## setup libraries
library(tidyverse)
library(ggthemes)
library(ggmap)
library(rnaturalearth)
library(tmaptools)
library(sf)

## read precinct level data 
stimmbezirke  <- read_csv2("stimmbezirke-2017.csv")
## no problems so far 

## Some precincts have people voting, but no registered voters. Probably pseudo districts for postal votes 
## Focus on normal precincts and keep only relevant variables 
urnen  <- stimmbezirke %>% filter(Bezirksart == 0) %>% select(`Wahlberechtigte (A)`,`DIE LINKE`, AfD, Wahlkreis, Land, Regierungsbezirk, Kreis, Verbandsgemeinde, Gemeinde, Wahlbezirk)

## How many precincts?
zahl.urnen <- length(urnen$`Wahlberechtigte (A)`)
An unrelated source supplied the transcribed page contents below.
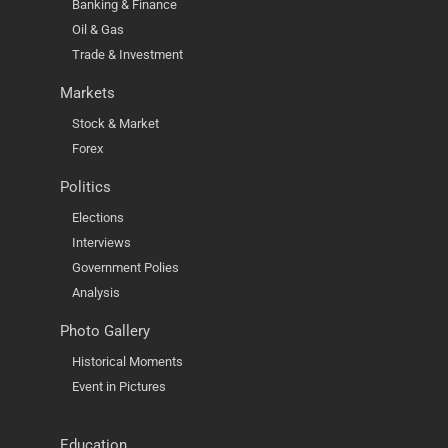
Banking & Finance
Oil & Gas
Trade & Investment
Markets
Stock & Market
Forex
Politics
Elections
Interviews
Government Polies
Analysis
Photo Gallery
Historical Moments
Event in Pictures
Education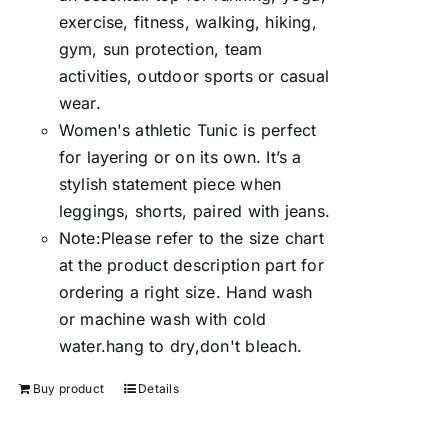
exercise, fitness, walking, hiking,
gym, sun protection, team
activities, outdoor sports or casual
wear.
Women's athletic Tunic is perfect
for layering or on its own. It’s a
stylish statement piece when
leggings, shorts, paired with jeans.
Note:Please refer to the size chart
at the product description part for
ordering a right size. Hand wash
or machine wash with cold
water.hang to dry,don't bleach.
Buy product
Details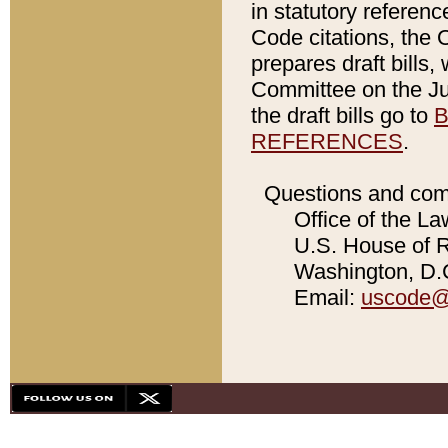
in statutory referen
Code citations, the 
prepares draft bills
Committee on the Jud
the draft bills go to
B
REFERENCES
.
Questions and com
Office of the La
U.S. House of Re
Washington, D.C
Email:
uscode@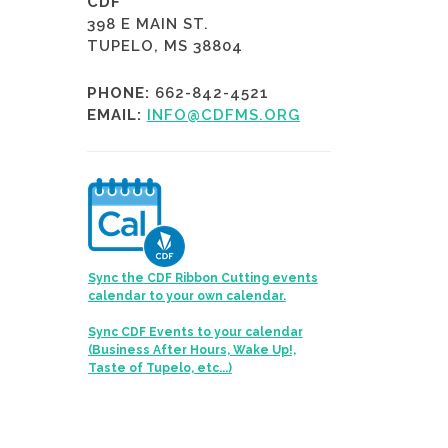
CDF
398 E MAIN ST.
TUPELO, MS 38804
PHONE:
662-842-4521
EMAIL:
INFO@CDFMS.ORG
Sync the CDF Ribbon Cutting events
calendar to your own calendar.
Sync CDF Events to your calendar
(Business After Hours, Wake Up!,
Taste of Tupelo, etc...)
## Some precincts are very small. Filter out those with fewer than 100 voters
## rename first 
urnen  <- urnen %>% rename(wb=`Wahlberechtigte (A)`)
## count
zahl.kleine.wahlbezirke  <- sum(urnen$wb<100)
prozent.kleine.wahlbezirke  <- sum(urnen$wb<100) / length(urnen$wb <100) * 100
## filter
urnen  <- urnen %>% filter(wb>99) 


## Calculate vote shares for AfD and Left
urnen$afd.prozent  <- urnen$AfD / urnen$wb * 100
urnen$linke.prozent  <- urnen$`DIE LINKE` / urnen$wb * 100

## Convert state variable to factor and give labels 
urnen$land.factor <-as.factor(urnen$Land)
levels(urnen$land.factor)<- c("SH","HH","NI","HB","NW","HE","RP","BW","BY","SL","BE","BB","MV","SN","ST","TH")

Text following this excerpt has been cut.